Weapons-grade hypocrisy on one side, opportunistic hand-wringing about the press on the other

Video Google and Microsoft were locked in a rare public war of words on Friday as the US House subcommittee on antitrust held a hearing to discuss how Big Tech has impacted the media.

As lawmakers in Australia and Europe consider passing legislation to force Google and Facebook to pay publishers for using news content, Microsoft has been more than happy to fan the flames.

Microsoft CEO Satya Nadella cosied up to Oz Prime Minister Scott Morrison to promote the Windows giant's Bing after the Chocolate Factory threatened to shut down Google Search Down Under if it was forced to pay news outlets. Redmond also ganged up with four European media trade groups to lobby the European Commission to consider similar policies.

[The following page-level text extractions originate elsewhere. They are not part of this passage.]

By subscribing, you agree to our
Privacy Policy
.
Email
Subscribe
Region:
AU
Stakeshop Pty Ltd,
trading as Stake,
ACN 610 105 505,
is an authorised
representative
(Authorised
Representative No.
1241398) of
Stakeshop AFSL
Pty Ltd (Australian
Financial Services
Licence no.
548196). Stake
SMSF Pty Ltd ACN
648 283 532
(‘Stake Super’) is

Now the fight is coming to America. Congress is mulling a bipartisan bill that would allow news orgs to band together and get Google and Facebook to negotiate over the use of news content. David Cicilline (D-RI), one of the House representatives, behind the Journalism Competition and Preservation Act (JCPA), invited Microsoft’s President Brad Smith to the hearing at the end of this week.

You can watch the whole hearing below if you've got three hours to spare.

Youtube Video

Smith made an impassioned opening statement, mourning the dying light of journalism and its importance to democracy. We'll remember that the next time Microsoft decides to carefully coordinate its product launches with a few selected tame publications, and stonewalls journalists who ask tough questions. Crap, did we say that out loud?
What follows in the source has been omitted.